Os dois pólos que norteiam o artigo 5°, inciso LXXVIII, da Constituição Federal de 1988, conhecido como “Direito Fundamental à Duração Razoável do Processo, ou Direito ao Processo sem Dilações Indevidas”, e o do acesso ao judiciário, pelo instituto do jus postuland, timidamente (e pouco divulgado para a sociedade), se conflita, por conseqüência o cidadão que procura a justiça acaba se tornando refém de um processo elitizado, incompreensível, permissa venia, jurássico e caro.

Este tipo de situação não é incomum, quase sempre as partes acabam surpreendidas por decisões monocráticas, que vão do cerceio de defesa a sentenças das mais controversas. Na JT, a violação de direito é infinitamente é dolosa por se tratar de verba alimentar, hoje a JT que era para ser a solução, se tornou um monstrengo, as ferramentas disponibilizadas para execução do titulo, entre as quais a penhora on-line (via Bacen Jud), é mal utilizada, viola preceitos, empurrando a ação para a eternidade. O manejo deste dispositivo no processo de execução trabalhista é adotado pelos juízes como forma de intimidação ao “executado”, bloqueando conta de proventos, aposentadoria, poupança, quando não poucas vezes, a constrição é dirigida à ex-sócios de empresas, que sequer figuravam na composição societária no período do labor do reclamante.

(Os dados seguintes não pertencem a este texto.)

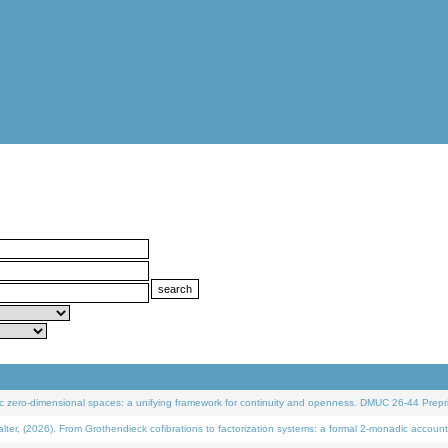
 zero-dimensional spaces: a unifying framework for continuity and openness. DMUC 26-44 Prepri
 (2026). From Grothendieck cofibrations to factorization systems: a formal 2-monadic account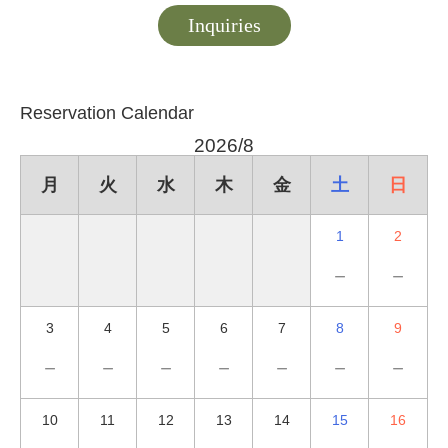
Inquiries
Reservation Calendar
2026/8
月
火
水
木
金
土
日
1
2
－
－
3
4
5
6
7
8
9
－
－
－
－
－
－
－
10
11
12
13
14
15
16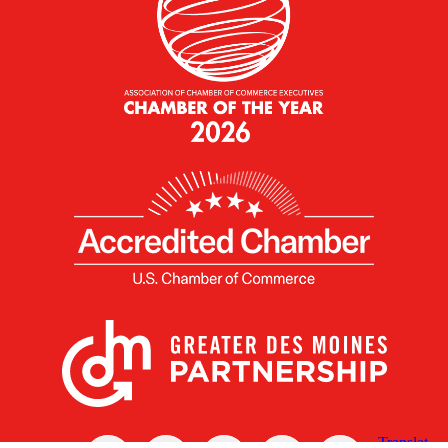
X
Facebook
Linked
Youtube
Instagram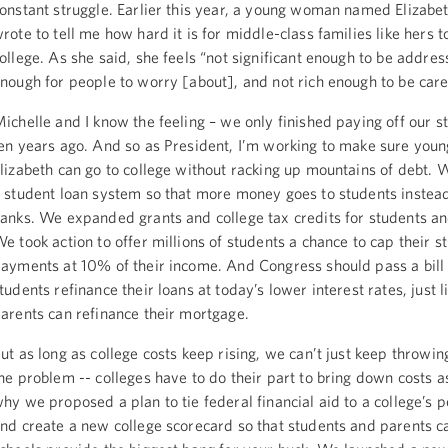
onstant struggle. Earlier this year, a young woman named Elizabe
rote to tell me how hard it is for middle-class families like hers t
ollege. As she said, she feels “not significant enough to be addres
nough for people to worry [about], and not rich enough to be care
ichelle and I know the feeling – we only finished paying off our s
en years ago. And so as President, I’m working to make sure youn
lizabeth can go to college without racking up mountains of debt.
 student loan system so that more money goes to students instead
anks. We expanded grants and college tax credits for students an
e took action to offer millions of students a chance to cap their s
ayments at 10% of their income. And Congress should pass a bill 
tudents refinance their loans at today’s lower interest rates, just l
arents can refinance their mortgage.
ut as long as college costs keep rising, we can’t just keep throwi
he problem -- colleges have to do their part to bring down costs as
hy we proposed a plan to tie federal financial aid to a college’s 
nd create a new college scorecard so that students and parents c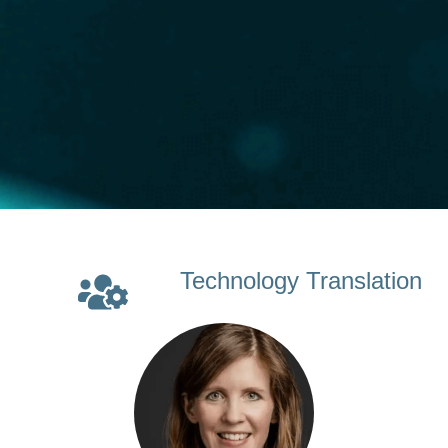
Technology Translation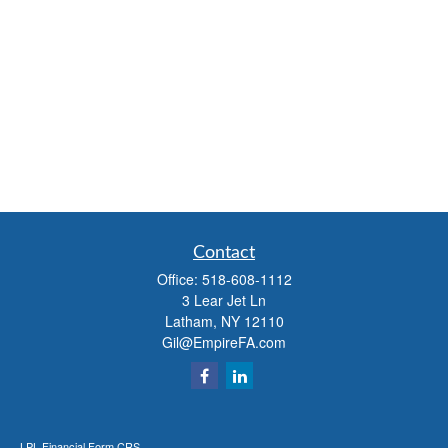
Contact
Office:
518-608-1112
3 Lear Jet Ln
Latham,
NY
12110
Gil@EmpireFA.com
LPL
Financial Form CRS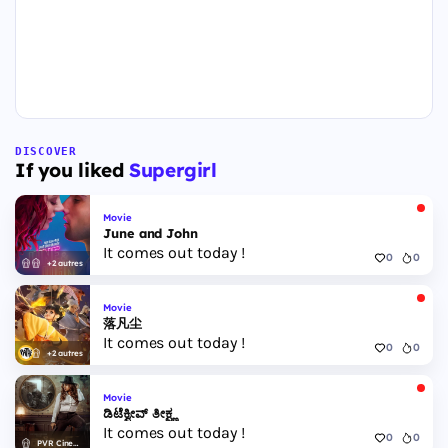
DISCOVER
If you liked
Supergirl
Movie
June and John
It comes out today !
0
0
+2 autres
Movie
落凡尘
It comes out today !
0
0
+2 autres
Movie
ಡಿಟೆಕ್ವೀವ್ ತೀಕ್ಷ್ಣ
It comes out today !
0
0
PVR Cinemas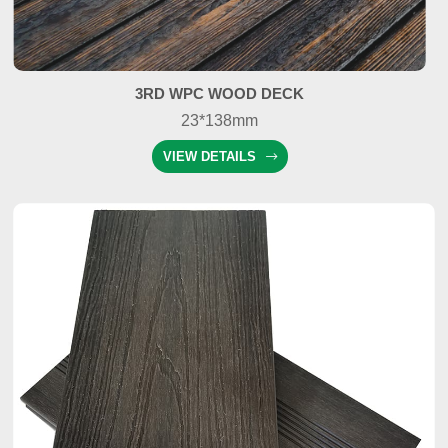
3RD WPC WOOD DECK
23*138mm
VIEW DETAILS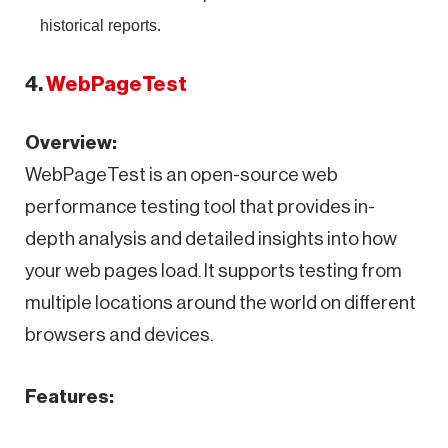
historical reports.
4.
WebPageTest
Overview:
WebPageTest is an open-source web
performance testing tool that provides in-
depth analysis and detailed insights into how
your web pages load. It supports testing from
multiple locations around the world on different
browsers and devices.
Features: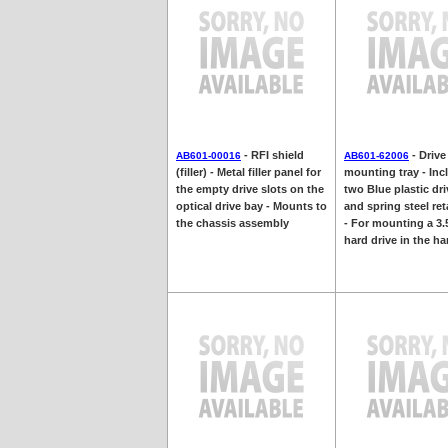
- RFI shield
- Drive
AB601-00016
AB601-62006
(filler) - Metal filler panel for
mounting tray - Inc
the empty drive slots on the
two Blue plastic dri
optical drive bay - Mounts to
and spring steel ret
the chassis assembly
- For mounting a 3.
hard drive in the har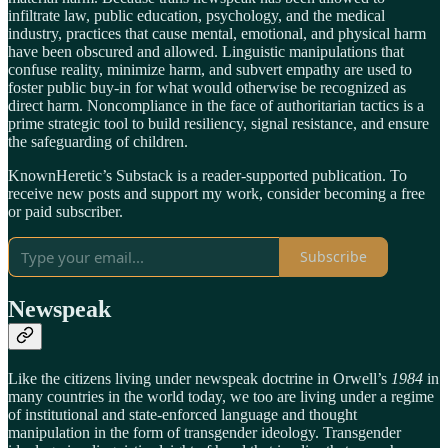
infiltrate law, public education, psychology, and the medical
industry, practices that cause mental, emotional, and physical harm
have been obscured and allowed. Linguistic manipulations that
confuse reality, minimize harm, and subvert empathy are used to
foster public buy-in for what would otherwise be recognized as
direct harm. Noncompliance in the face of authoritarian tactics is a
prime strategic tool to build resiliency, signal resistance, and ensure
the safeguarding of children.
KnownHeretic’s Substack is a reader-supported publication. To
receive new posts and support my work, consider becoming a free
or paid subscriber.
Subscribe
Newspeak
Like the citizens living under newspeak doctrine in Orwell’s
1984
in
many countries in the world today, we too are living under a regime
of institutional and state-enforced language and thought
manipulation in the form of transgender ideology. Transgender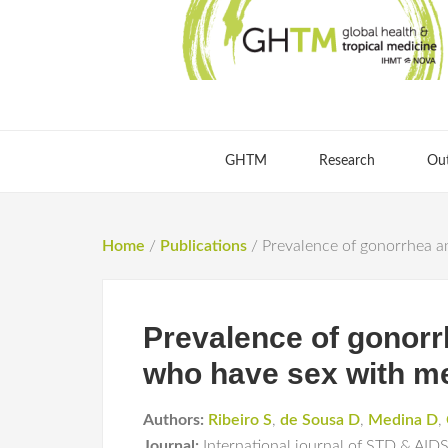
GHTM
Research
Ou
Home
/
Publications
/
Prevalence of gonorrhea an
Prevalence of gonorr
who have sex with me
Authors:
Ribeiro S
,
de Sousa D
,
Medina D
,
Journal:
International journal of STD & AID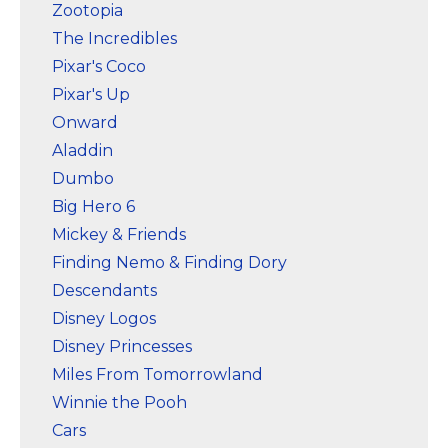
Zootopia
The Incredibles
Pixar's Coco
Pixar's Up
Onward
Aladdin
Dumbo
Big Hero 6
Mickey & Friends
Finding Nemo & Finding Dory
Descendants
Disney Logos
Disney Princesses
Miles From Tomorrowland
Winnie the Pooh
Cars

De fato o art. 28 da Lei 8.078/90 define a “despersonalização da pessoa jurídica” é o caso típico de aplicação da doutrina do “disregard of legal entity”, ou da “desconsideração da pessoa jurídica”, entrando no patrimônio pessoal dos seus sócios. Vale lembrar que o instituto da despersonalização da empresa para que se alcance os bens dos sócios, já é utilizado penalmente na lei 9605/95 de Direito Ambiental. É preocupante o formado descuidado em que se chega aos sócios, na maioria dos casos sem prescindir da notificação prevista (por edital quando não encontrado), tudo sem o devido processo legal, regra geral, nada justifica a utilização de meio furtivo para a solução da lide, isso cria incidente, retarda a decisão e até diria deforma a imagem de justiça.